# Site General > Off-topic Cafe > Creative Corner >  Random Drawings - LOTS of pics

## SpartaDog

So I just discovered this little Creative Corner today and it made my day. I love my animals to death and all, but I'm an artist first and a snake keeper second.

So, here's a bunch of drawings I've done over the past year or two.
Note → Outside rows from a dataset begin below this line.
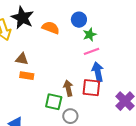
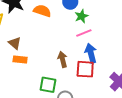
brown triangle: (22, 59) -> (15, 43), turned 32
brown arrow: (68, 88) -> (63, 59), moved

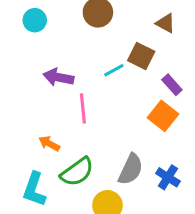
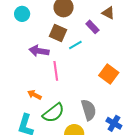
brown square: (141, 56) -> (58, 33), moved
purple rectangle: (172, 85) -> (92, 27), moved
gray semicircle: (131, 169) -> (89, 110), turned -40
blue cross: (168, 177) -> (114, 123), moved

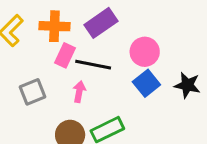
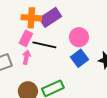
orange cross: (54, 26) -> (31, 18), moved
pink arrow: (79, 92) -> (26, 57), moved

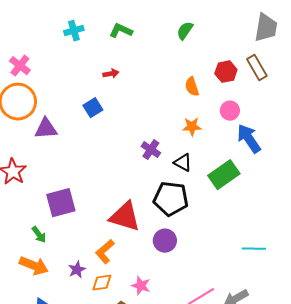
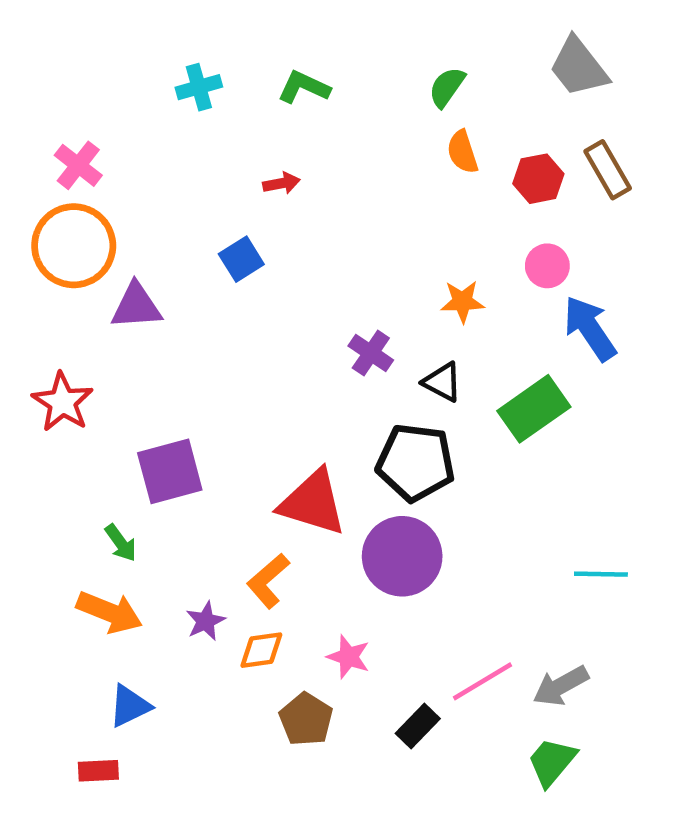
gray trapezoid: (266, 28) -> (579, 67), moved, turned 132
orange semicircle: (192, 87) -> (462, 152), moved
purple circle: (165, 241) -> (402, 556), size x1.5

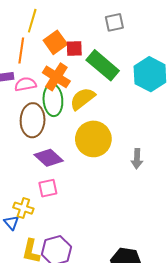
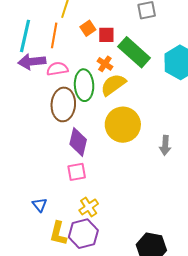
orange square: (55, 42) -> (88, 28), size x0.7
orange cross: (56, 77) -> (105, 64), moved, size x0.6
purple diamond: (49, 158) -> (78, 142), turned 60
yellow cross: (23, 208) -> (89, 207), moved, turned 36

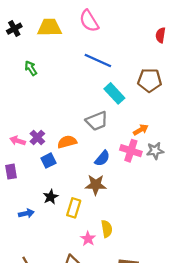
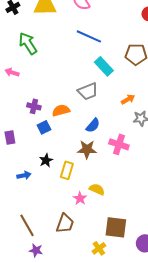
green arrow: (31, 68) -> (28, 43), size x1.6
purple cross: (37, 137) -> (34, 106), turned -32
pink arrow: (18, 141) -> (12, 72), moved
pink cross: (131, 151) -> (119, 144), moved
yellow semicircle: (107, 229) -> (97, 189), turned -56

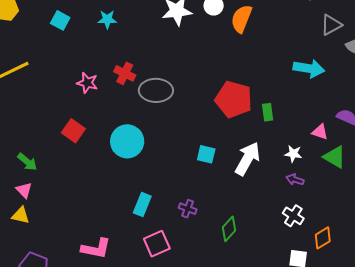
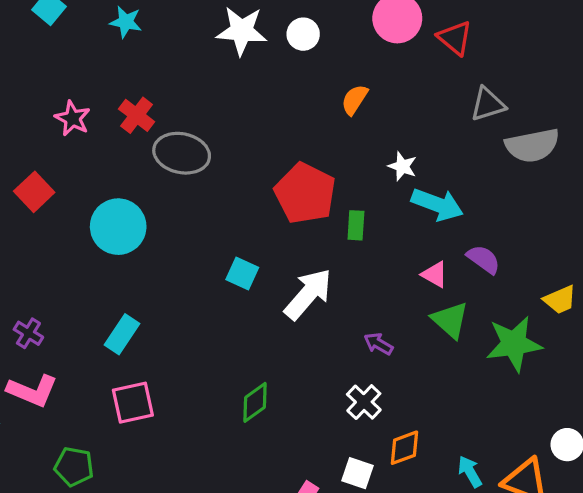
orange semicircle: (241, 19) -> (355, 100), moved, size x0.7
cyan arrow: (309, 68) -> (437, 205), moved
white star: (293, 154) -> (402, 166), moved
purple cross: (188, 209) -> (28, 333), moved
I'll just post my favorites (though there's still a lot...) but you're welcome to look at other stuff on novaluna.deviantart.com, www.furaffinity.com/user/novaluna, and spartadog.sheezyart.com. (Most art gets posted on all 3)

Mother's Day, 2009
Reference used.


Welcome to the Underworld
Reference used.


Robert Plant
Reference used.


Wheel of Fate
Reference used on Raziel only.


Puck
No reference.


Predator
Reference used.


Captive
Mavain (the snake guy) (c) me
No reference.


Mine
Grimmjow and Gin from Bleach
Reference used.


What'd You Call Me?
No reference.
Grimmjow and Gin from Bleach


Snake in the Grass II
Grimmjow from Bleach (and a retic).
No reference.


Snake in the Grass IV
Ulquiorra from Bleach (and a jungle carpet).
Reference used.


Snake in the Grass V
Hollow Ichigo from Bleach (and a Burm).
Reference used.


Snake in the Grass VII
Szayel from Bleach (and a massasauga rattler).
No reference.


Scarecrow
Scarecrow from Batman Arkham Asylum
No reference, done on RateMyDrawings.com


Mutual
Jonathan Crane from Batman Begins, Corbin Poe (c) me
Reference for Jon, not Corbin


Protection
Jonathan Crane from Batman Begins, Corbin Poe (c) me
Reference used.


Ghostrider
No reference.


Street Smart - Grell
Grell from Kuro:cens0r::cens0r::cens0r::cens0r:suji
Reference used.


Caving
Grell and Sebastian from Kuro:cens0r::cens0r::cens0r::cens0r:suji
Reference used.


Passage
Phantom and Christine from The Phantom of the Opera
Reference used.


Horseback
Phantom from The Phantom of the Opera
No reference used.


Zander
Original Pokemon trainer
No reference.


Deoxys and Darkrai
From Pokemon
Reference used.


Werewolf Headshot
Just...a generic werewolf.
No reference.


Pan
Original
No reference.


Anthro Portuguese Water Dog
Original
No reference


Werewolf
No reference


Silent Hill - Centaur
Original
No Reference


Parabellum
Original
No reference


Mavain
Original (Yes, he's a ball python Naga XD)
No reference


Jotunheimen Reference
Original
No reference


Ghazi Giant Reference
Original
No reference.

----------


## SpartaDog

Azmyth
Original
No reference.


Azael Reference Sheet
Original
No reference


Xhiral Reference Sheet
Original
No reference


Mustapha Head Design
Original
No reference


Alert
Original
No reference


While You Sleep
Original
No reference.


Pain
Original
No reference.


Uhm...Wow. I think that's enough for now. XD

----------


## sarahlovesmiike

The ears and hands are so intricate... I wish I could draw like that  :Sad:

----------


## SpartaDog

Damn. The two that got "moved" have a combination of letters that spelled out a curse in the URL. It's really a Japanese word, but oh well. It's on the gallery pages I posted.

----------


## SpartaDog

> The ears and hands are so intricate... I wish I could draw like that


XD Thank you. Hands are a pain, but ears are just 4 simple lines. Once you learn those 4 lines, you're set.

----------


## Easterbunny

::goes fan girl on you:: omg luffs!!!!!! ::hugs to death:: it's so amazing I want to cry xD do you do requests?

----------


## Valentine Pirate

Heee! Love that predator sketch  :Very Happy:

----------


## ballpythonluvr

Very impressive drawings!  I love the Phantom Of The Opera drawings!

----------


## SpartaDog

> do you do requests?


 Uhm...not for free. ^_^; I'm only 16 and drawing is literally my only source of personal income. I definitely do take commissions though, and prices can range anywhere from $5 to a few hundred. You can PM me if you've got something particular in mind.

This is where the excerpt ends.